Last week, I spent some time talking about demographics and the latest CDC birth numbers. There were a number of interesting aspects to this data, but the big takeaway was that the percentage of first-child births has hit an all-time low. As I said last week, this suggests that we're slowly bifurcating into a society where we have two classes of adults: parents and non-parents.
This divide is important enough—and shocking enough—that it’s worth talking about a little more explicitly.
The latest numbers suggest that an amazingly high percentage of women today—18.8 percent—complete their childbearing years having had no children. Another 18.5 percent of women finish having had only one child. Together, that’s nearly 40 percent of Americans who go their entire lives having either one child or no children at all.
And it's a big change in behavior from the recent past. There have always been people who lived without having children—either by happenstance or by choice. But for all of American history, the numbers of this cohort were fairly small. In 1970, for instance, just about 8 percent of women completed their childbearing years with no children. (And only about 11 percent of women finished with only one child.) Over the next 40 years, those numbers rose almost without interruption. (The numbers ticked backward only once, in 2002.) This dramatic increase in childlessness—the number more than doubled—took place in just two generations and came at a time when medical advances were drastically improving the odds of infertile couples conceiving.
So what happened?
It's a complicated answer. (I’ve written an entire book on precisely this question.
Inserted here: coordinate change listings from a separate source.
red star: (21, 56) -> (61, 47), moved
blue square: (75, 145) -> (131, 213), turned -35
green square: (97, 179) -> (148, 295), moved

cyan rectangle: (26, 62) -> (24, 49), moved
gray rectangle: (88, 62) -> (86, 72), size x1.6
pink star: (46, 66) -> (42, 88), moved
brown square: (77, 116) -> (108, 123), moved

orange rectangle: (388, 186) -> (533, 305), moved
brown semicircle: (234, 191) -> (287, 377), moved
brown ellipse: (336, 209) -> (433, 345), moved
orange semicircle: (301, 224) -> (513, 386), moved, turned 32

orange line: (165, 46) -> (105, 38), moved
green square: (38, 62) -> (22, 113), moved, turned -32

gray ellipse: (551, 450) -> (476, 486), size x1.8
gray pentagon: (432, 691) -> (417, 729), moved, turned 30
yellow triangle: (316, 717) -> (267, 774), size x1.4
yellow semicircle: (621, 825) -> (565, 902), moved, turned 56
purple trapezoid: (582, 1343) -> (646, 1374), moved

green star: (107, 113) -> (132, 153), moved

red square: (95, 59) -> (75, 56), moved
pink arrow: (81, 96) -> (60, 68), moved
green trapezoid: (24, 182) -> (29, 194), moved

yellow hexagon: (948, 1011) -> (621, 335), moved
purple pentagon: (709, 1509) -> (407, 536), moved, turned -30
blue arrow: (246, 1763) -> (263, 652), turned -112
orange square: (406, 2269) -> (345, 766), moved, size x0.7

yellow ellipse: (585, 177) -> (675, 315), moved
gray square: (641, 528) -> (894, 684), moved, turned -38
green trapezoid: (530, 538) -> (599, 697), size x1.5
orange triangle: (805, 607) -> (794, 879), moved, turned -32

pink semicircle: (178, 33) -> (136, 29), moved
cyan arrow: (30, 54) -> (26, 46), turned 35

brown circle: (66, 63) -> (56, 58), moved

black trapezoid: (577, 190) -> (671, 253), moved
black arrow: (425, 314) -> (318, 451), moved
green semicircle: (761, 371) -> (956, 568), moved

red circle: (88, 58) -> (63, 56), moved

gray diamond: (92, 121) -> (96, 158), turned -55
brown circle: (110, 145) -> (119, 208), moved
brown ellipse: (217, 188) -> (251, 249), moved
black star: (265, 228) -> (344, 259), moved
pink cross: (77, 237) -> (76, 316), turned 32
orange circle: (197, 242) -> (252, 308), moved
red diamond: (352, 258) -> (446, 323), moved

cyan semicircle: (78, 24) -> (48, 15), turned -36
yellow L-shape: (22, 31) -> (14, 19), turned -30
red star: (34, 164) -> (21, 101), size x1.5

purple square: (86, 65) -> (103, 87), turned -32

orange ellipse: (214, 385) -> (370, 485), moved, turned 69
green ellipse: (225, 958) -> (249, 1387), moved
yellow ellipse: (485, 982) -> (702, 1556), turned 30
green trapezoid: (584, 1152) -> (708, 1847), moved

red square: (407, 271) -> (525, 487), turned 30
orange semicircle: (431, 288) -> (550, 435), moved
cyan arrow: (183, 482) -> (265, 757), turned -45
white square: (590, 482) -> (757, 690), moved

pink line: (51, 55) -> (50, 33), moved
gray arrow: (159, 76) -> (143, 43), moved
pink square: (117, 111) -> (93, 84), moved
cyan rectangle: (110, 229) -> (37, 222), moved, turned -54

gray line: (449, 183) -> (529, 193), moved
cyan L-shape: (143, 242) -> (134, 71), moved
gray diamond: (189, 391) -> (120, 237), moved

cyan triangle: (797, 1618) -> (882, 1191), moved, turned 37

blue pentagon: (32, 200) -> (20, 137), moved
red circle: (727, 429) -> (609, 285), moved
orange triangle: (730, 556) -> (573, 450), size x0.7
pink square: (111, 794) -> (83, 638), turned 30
It’s called What to Expect When No One’s Expecting and it comes out this January. You can pre-order your copy today!) But let's make one big distinction about the causality.
There are two schools of thought concerning America's fertility decline: economics and culture. (Actually there are three schools, but we’ll set that third one aside for the time being.) The economic school says that macroeconomic changes in American life have made having babies less important. As we moved from agriculture to industry, from rural life to urban life, children became both less helpful and more expensive. What's more, the advent of Social Security and then Medicare inserted the government into family life by giving the state responsibilities for taking of the elderly that children once bore.
What the entitlement state meant was that for the first time in history, people didn't need children to care for them in their old age. The government would do it. Socializing this cost created a market distortion. Children are expensive to raise and everybody gets the government's geezer goodies, whether they pay for the cost of creating new taxpayers or not. So only the suckers have kids.
That's the economic argument. And I don't mean to dismiss it, because it has been an important driver in what’s happened to fertility in America. But as to the specific question we’re looking at today—the rise of childless Americans in the last 40 years—it just isn't sufficient to explain the shift. After all, by 1970, Social Security had been on the books for a generation. And when you look at our fertility numbers, they'd been trending slightly downward since 1950 as the Baby Boom faded. But just around 1970, they went into a nosedive.
Which brings us to the second explanation: It's the culture. What happened beginning in 1970 was a massive change in American culture. Just to tick off a few of the most obvious changes: abortion, contraception, marriage, divorce, and religious practice. Each of these subjects underwent titanic shifts beginning in or about 1970. And as our relationship to them changed, so did our behavior with regards to family life.
Where does that leave us today? With one final, scary thought. What if our new reality—the fact that a fifth of Americans no longer bother to have children at all—exerts its own pull on our demographics? There's some data from Europe and the Far East to suggest that once a critical mass of people choose to remain childless, their example influences young adults and alters their behaviors and expectations. To give you just one example, Germany has had a higher degree of childlessness than America, and for a longer time. In a 2006 survey of fertility aspirations, 23 percent of German men said that having no children was the ideal form of family life. Think about that for a moment. And now think about what it means for a civilization to have a quarter of its men not interested in having any children at all.
It calls to mind a deeply profound point from Christopher Caldwell’s recent profile of Hungarian prime minister Viktor Orbán. Confronting his country’s demographic crisis, Orbán said:
"Demography is the key factor. If you are not able to maintain yourself biologically, how do you expect to maintain yourself economically, politically, and militarily?" he asks. "It's impossible. The answer of letting people from other countries come in …that could be an economic solution, but it's not a solution of your real sickness, that you are not able to maintain your own civilization."
The reason we care about fertility numbers and demographics is because this—our civilization—is exactly what’s at stake.